Je n'ai jamais prétendu le contraire, mon propos n'était pas du tout là… Mais il n'y a là rien de caractéristique de l'
espéranto : l'apprentissage de n'importe quelle langue rend l'apprentissage ultérieur de n'importe quelle autre langue plus facile. Plus on sait de langues, plus il est facile d'en apprendre,
espéranto ou pas.
Bovido :
" Une langue n'a pas besoin d'irrégularité pour qu'elle soit belle ou ait du charme ; de fait, l'espéranto est une très belle langue.
Et puis, le chinois est une langue sans irrégularité, alors qu'elle est parlée courrament."
Eh bien, si le chinois est une langue sans irrégularité, apprenons le chinois et utilisons-le comme langue-pont !
(je précise pour ceux qui n'auraient pas compris les smileys : je plaisante)
Bovido :
"Comment expliques-tu que la plus grande proportion (par rapport aux nombre d'habitants) d'espérantophones se trouvent en Chine et au Japon ? Que les meilleurs littéraires espérantistes soient japonais ?"

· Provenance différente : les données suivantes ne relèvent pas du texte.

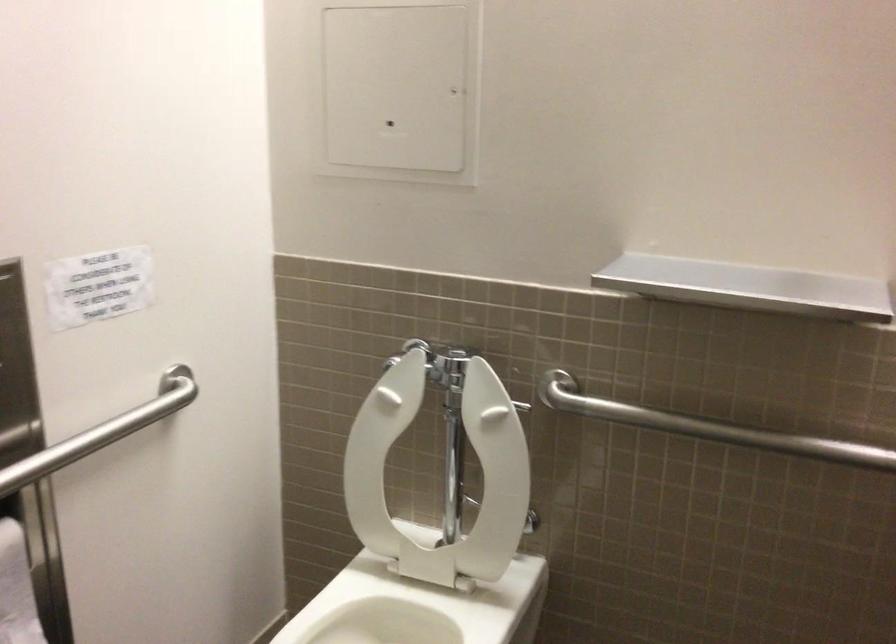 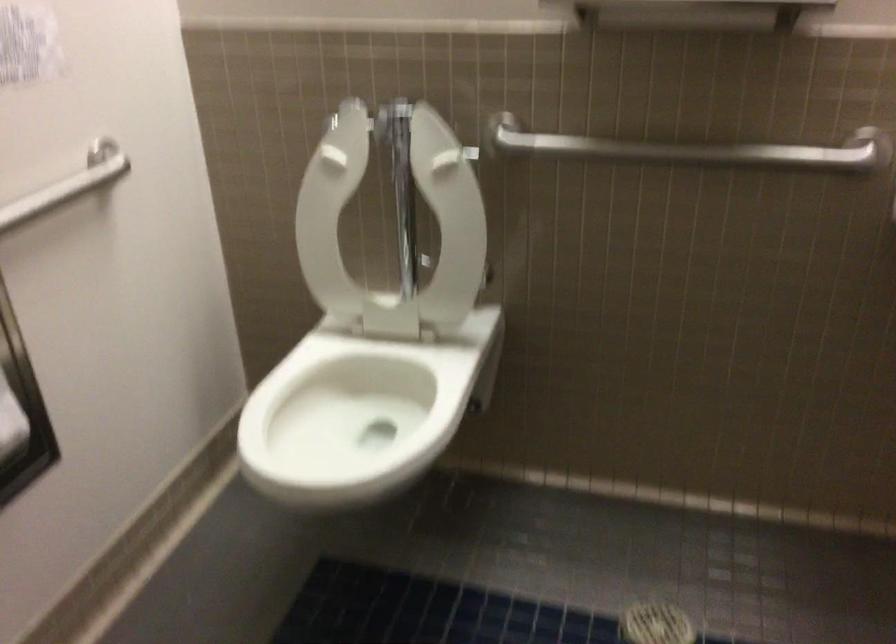 Question: The images are taken continuously from a first-person perspective. In which direction is your viewpoint rotating?

Choices:
 (A) Left
 (B) Right
 (C) Up
 (D) Down

Answer: (D)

Aucune idée, c'est pas moi la spécialiste ici… Mais vu que (jusqu'à ce que vous me prouviez le contraire) je reste persuadée que l'
espéranto est basé majoritairement sur les langues latines et germaniques, je suis prête à penser que les Asiatiques voient en elle, grâce à sa régularité et simplicité, un bon tremplin vers les langues d'Europe de l'Ouest et/ou grâce à sa supranationalité, un bon moyen de se rapprocher des cultures occidentales sans se "mouiller" en optant pour les USA, la France, l'Italie, l'Allemagne, etc. Mais si vous avez de meilleures explications (argumentées j'entends), j'attends.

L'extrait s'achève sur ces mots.